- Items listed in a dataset
--- START ---
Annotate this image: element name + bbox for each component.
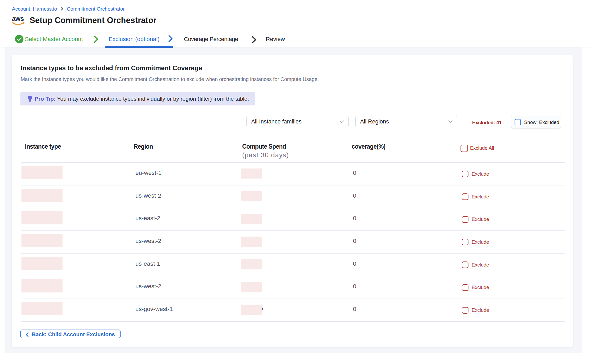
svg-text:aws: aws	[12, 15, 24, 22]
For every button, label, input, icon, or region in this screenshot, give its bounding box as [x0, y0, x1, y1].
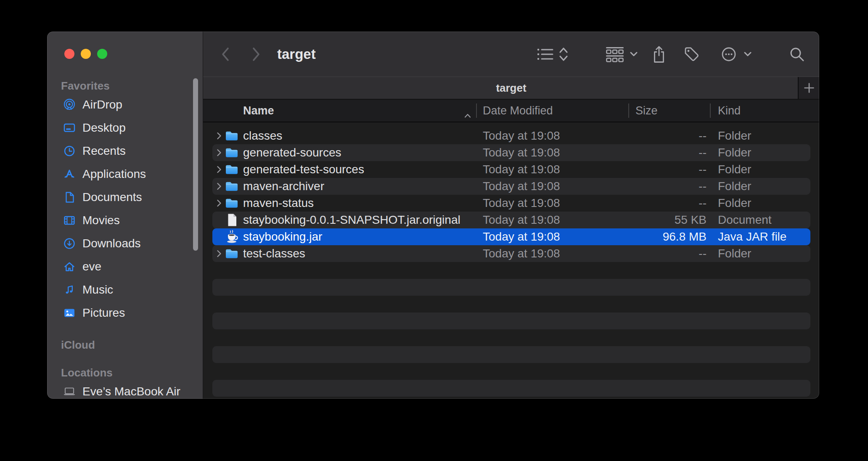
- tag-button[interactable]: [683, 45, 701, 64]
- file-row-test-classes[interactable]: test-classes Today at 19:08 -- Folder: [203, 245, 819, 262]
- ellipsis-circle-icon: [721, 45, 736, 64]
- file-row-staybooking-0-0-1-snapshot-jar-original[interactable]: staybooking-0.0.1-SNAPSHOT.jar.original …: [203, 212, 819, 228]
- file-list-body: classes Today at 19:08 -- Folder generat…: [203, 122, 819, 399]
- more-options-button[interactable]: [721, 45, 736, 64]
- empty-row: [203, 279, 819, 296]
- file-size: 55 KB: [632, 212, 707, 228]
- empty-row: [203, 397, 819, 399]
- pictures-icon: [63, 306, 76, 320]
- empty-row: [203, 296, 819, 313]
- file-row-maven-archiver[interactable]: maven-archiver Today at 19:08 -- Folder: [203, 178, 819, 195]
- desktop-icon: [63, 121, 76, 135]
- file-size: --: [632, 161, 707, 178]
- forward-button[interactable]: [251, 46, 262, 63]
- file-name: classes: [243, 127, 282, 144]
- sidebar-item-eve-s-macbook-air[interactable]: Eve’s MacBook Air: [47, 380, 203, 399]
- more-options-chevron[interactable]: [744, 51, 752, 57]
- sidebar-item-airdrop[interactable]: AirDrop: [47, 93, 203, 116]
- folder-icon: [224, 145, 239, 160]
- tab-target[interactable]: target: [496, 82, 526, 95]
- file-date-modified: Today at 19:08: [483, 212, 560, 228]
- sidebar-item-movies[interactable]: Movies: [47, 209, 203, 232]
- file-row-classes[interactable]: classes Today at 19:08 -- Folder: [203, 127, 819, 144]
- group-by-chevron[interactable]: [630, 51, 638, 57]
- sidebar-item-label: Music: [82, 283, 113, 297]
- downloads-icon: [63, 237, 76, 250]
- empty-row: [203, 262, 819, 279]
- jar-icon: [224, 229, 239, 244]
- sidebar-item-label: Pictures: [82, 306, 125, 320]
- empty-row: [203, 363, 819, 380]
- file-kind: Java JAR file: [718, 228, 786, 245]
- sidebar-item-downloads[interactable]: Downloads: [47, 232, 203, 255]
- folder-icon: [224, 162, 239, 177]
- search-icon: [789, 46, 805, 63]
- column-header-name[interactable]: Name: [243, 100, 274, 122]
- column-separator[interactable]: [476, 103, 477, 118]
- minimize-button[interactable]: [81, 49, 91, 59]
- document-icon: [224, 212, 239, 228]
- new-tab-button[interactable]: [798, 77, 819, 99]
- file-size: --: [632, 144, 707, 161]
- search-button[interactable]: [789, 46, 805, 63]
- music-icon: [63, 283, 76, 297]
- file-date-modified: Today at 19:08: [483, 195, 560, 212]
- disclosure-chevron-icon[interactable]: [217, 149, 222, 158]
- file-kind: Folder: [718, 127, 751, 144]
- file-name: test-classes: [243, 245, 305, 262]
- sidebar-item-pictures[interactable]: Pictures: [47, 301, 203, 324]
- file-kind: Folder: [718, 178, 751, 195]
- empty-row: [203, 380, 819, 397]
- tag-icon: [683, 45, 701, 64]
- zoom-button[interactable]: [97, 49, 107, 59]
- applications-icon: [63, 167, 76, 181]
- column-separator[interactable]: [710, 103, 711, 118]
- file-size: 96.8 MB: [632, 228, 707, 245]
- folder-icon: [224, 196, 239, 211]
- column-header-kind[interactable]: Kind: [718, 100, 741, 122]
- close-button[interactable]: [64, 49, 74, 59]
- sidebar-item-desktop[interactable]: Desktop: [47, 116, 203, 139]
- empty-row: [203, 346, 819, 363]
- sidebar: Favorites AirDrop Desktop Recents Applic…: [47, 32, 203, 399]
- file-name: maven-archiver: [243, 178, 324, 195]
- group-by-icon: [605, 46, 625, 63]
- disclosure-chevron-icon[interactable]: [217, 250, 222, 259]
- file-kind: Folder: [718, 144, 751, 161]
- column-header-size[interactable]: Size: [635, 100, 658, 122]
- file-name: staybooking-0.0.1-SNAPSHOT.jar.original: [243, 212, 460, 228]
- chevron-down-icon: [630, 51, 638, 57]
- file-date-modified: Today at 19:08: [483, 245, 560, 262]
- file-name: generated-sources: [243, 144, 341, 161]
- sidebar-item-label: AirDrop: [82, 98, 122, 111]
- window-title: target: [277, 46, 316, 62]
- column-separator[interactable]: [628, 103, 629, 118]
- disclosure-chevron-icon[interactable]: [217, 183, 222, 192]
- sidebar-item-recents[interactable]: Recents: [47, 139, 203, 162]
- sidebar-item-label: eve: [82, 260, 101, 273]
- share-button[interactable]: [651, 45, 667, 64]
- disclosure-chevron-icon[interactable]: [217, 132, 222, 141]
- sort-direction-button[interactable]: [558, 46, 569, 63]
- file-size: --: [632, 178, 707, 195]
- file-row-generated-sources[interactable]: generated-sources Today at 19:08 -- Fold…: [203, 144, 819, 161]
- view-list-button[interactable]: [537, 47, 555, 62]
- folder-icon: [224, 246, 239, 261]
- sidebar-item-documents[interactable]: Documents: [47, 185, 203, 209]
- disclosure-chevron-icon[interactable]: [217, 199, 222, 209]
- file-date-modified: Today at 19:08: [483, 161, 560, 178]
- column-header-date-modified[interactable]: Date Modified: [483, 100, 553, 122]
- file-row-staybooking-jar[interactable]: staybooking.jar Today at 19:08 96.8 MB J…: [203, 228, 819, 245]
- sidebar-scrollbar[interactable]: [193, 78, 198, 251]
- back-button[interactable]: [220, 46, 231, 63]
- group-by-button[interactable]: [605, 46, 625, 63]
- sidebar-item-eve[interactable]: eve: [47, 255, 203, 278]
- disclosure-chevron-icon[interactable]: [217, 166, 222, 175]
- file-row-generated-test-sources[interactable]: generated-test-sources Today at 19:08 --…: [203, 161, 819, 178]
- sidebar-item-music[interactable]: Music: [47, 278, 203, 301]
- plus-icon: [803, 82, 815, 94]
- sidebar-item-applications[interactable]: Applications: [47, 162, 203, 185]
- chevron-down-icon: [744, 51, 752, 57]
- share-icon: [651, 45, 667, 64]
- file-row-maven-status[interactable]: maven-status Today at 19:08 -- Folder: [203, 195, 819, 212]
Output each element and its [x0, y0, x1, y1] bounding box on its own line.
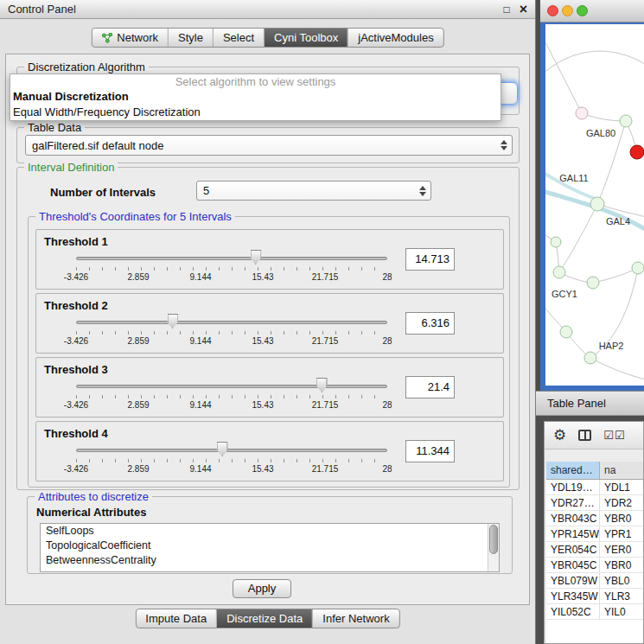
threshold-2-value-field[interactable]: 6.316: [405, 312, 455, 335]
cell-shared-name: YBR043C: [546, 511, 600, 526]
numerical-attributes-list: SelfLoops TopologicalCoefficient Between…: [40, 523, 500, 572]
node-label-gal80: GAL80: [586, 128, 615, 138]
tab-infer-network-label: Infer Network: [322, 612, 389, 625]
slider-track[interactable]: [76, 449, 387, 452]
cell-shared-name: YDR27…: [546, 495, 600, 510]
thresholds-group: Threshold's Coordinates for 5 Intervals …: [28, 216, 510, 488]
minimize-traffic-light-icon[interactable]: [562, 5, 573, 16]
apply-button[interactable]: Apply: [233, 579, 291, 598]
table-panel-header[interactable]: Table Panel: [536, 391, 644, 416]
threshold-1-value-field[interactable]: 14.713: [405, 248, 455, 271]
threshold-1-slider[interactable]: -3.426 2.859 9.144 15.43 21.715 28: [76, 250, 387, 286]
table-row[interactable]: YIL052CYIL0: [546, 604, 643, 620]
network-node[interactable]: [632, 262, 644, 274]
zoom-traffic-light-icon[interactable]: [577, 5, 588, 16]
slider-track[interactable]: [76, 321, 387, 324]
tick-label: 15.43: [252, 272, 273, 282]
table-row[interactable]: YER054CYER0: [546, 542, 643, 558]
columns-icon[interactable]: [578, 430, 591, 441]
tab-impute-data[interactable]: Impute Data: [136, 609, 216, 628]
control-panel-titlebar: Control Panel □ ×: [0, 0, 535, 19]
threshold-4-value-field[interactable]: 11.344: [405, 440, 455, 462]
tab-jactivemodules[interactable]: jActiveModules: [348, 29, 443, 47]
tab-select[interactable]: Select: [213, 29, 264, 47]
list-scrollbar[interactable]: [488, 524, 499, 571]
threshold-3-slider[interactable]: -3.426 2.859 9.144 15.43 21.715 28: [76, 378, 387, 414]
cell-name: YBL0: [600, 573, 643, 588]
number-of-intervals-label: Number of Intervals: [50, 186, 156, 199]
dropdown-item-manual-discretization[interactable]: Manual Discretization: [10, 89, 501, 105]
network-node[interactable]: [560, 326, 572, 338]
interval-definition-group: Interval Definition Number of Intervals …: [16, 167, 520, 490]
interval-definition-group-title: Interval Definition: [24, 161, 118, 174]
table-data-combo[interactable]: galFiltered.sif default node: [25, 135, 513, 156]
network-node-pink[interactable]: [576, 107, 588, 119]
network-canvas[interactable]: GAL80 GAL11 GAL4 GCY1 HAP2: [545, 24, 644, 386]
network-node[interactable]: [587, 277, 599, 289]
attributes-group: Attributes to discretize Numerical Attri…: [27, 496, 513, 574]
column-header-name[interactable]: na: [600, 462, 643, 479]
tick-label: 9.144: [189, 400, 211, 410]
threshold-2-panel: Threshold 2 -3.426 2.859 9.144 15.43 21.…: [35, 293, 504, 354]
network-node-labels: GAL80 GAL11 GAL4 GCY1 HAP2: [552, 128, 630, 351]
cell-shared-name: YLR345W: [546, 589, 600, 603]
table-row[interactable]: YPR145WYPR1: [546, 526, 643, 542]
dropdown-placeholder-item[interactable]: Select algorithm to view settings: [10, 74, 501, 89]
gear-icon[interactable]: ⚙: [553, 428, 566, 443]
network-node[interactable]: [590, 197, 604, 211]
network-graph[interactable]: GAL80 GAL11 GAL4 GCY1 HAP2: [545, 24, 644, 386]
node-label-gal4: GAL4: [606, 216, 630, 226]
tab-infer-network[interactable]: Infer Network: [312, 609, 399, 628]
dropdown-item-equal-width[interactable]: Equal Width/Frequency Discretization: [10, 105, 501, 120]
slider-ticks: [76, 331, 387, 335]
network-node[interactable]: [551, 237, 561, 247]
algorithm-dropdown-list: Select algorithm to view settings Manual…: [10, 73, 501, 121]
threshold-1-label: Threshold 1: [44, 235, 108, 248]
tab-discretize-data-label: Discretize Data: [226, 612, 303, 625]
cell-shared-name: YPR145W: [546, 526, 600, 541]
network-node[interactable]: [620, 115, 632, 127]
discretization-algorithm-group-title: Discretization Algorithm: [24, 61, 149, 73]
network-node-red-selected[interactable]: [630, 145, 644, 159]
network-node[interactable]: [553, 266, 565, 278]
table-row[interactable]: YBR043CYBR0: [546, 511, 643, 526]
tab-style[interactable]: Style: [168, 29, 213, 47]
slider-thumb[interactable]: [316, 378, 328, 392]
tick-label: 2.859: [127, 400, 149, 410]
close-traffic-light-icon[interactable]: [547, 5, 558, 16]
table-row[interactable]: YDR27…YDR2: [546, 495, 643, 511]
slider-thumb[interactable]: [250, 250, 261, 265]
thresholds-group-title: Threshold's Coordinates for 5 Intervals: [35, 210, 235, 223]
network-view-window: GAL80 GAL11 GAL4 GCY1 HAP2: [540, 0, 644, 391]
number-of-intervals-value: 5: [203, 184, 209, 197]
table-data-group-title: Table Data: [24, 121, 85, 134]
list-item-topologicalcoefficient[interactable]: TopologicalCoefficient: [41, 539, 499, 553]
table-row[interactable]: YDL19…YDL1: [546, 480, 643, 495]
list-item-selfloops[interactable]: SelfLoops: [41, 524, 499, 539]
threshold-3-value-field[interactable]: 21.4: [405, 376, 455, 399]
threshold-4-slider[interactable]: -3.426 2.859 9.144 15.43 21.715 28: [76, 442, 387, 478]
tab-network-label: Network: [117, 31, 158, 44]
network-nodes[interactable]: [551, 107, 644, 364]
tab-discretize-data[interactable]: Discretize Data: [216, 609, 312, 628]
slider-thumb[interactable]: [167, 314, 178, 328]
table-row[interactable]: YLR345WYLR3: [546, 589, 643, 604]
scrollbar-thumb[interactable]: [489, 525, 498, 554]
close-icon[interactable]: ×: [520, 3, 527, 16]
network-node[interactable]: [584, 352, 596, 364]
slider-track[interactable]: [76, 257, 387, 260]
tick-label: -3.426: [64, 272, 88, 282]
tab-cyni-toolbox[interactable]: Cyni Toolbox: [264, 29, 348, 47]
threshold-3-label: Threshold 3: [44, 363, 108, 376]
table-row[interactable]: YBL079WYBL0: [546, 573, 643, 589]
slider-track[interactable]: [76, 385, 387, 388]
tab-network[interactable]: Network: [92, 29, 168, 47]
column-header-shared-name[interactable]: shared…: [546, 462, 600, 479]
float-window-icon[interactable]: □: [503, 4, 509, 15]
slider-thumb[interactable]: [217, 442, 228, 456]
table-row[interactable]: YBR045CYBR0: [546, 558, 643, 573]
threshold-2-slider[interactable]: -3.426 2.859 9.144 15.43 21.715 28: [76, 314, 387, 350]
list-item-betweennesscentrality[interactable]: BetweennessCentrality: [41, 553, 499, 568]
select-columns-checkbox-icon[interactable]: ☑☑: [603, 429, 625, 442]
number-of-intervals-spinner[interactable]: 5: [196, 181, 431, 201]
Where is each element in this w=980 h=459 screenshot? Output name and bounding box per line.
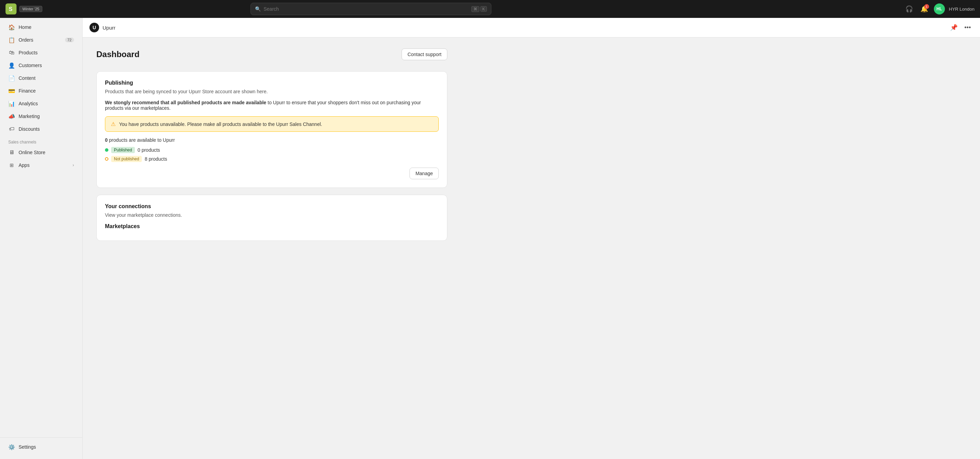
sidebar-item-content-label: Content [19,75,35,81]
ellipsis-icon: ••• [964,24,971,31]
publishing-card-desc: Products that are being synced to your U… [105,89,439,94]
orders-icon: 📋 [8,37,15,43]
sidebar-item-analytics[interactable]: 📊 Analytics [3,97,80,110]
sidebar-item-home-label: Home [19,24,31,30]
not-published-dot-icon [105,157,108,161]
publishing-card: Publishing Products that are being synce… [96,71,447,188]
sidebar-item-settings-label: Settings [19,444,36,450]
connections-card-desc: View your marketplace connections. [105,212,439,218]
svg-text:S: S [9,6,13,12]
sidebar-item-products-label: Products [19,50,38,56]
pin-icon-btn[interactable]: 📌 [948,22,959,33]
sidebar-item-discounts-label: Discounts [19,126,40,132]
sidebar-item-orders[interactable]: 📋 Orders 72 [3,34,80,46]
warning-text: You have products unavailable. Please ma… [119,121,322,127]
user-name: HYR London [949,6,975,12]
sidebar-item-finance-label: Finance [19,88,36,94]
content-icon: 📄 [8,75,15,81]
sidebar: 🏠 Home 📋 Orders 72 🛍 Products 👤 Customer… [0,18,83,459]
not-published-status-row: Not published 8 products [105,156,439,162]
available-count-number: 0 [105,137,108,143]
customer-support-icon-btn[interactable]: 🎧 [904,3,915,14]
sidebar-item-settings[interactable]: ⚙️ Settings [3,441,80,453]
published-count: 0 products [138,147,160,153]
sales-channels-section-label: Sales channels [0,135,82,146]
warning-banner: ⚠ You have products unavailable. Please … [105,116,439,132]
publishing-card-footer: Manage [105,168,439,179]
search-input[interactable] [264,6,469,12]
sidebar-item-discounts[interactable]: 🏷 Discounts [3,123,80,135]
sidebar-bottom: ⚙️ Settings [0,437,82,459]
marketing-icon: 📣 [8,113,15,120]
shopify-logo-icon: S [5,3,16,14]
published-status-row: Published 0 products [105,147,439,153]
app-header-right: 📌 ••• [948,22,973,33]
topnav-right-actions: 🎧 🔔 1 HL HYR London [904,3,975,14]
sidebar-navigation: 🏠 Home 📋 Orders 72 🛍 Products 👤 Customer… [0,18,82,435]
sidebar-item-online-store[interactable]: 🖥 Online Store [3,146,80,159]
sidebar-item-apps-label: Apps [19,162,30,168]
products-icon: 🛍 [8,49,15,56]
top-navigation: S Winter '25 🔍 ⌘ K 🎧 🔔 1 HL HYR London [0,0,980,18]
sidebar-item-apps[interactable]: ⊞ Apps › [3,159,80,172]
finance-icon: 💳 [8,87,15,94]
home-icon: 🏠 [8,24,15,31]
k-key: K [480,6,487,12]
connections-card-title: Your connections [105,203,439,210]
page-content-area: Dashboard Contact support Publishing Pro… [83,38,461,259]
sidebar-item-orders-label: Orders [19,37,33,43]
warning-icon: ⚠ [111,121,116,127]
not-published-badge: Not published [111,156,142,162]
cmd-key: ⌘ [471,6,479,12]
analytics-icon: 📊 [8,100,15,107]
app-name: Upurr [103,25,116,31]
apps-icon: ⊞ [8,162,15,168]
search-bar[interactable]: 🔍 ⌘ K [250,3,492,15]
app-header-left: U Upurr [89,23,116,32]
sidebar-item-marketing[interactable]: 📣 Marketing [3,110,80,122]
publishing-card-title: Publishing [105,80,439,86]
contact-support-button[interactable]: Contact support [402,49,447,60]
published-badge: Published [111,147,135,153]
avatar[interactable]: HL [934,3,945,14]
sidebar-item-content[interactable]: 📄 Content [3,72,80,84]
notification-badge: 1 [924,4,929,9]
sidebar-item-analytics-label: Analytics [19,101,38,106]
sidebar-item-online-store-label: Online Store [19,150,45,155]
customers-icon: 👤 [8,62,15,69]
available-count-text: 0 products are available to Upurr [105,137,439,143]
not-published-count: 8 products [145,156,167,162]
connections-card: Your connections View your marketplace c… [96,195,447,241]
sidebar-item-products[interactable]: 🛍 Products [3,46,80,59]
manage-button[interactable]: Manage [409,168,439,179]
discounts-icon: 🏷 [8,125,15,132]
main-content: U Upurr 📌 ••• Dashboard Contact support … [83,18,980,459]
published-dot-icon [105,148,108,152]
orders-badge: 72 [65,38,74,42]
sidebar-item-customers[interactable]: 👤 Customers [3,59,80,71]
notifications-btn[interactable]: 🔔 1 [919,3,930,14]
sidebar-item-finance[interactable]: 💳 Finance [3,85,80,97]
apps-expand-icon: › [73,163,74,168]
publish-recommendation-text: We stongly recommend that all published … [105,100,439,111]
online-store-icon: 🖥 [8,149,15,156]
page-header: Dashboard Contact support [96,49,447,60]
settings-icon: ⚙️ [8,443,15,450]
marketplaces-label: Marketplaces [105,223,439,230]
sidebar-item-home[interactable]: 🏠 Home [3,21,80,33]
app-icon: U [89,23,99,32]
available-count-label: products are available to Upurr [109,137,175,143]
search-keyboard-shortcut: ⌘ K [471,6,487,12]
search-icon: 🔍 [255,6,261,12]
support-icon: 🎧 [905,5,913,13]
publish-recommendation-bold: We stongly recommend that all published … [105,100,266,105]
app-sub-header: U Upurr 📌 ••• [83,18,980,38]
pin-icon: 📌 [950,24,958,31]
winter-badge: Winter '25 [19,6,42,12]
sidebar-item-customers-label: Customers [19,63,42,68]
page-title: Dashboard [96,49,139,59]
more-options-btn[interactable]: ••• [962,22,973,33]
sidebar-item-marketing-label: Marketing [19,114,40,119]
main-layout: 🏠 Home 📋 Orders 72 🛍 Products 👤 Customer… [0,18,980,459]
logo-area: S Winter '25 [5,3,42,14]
--- END ---
- The problem
If a line in the records contains the word "attributes", copy it.

- Task response
numerical-attributes-list: SelfLoops TopologicalCoefficient Between…: [40, 523, 500, 572]
attributes-group: Attributes to discretize Numerical Attri…: [27, 496, 513, 574]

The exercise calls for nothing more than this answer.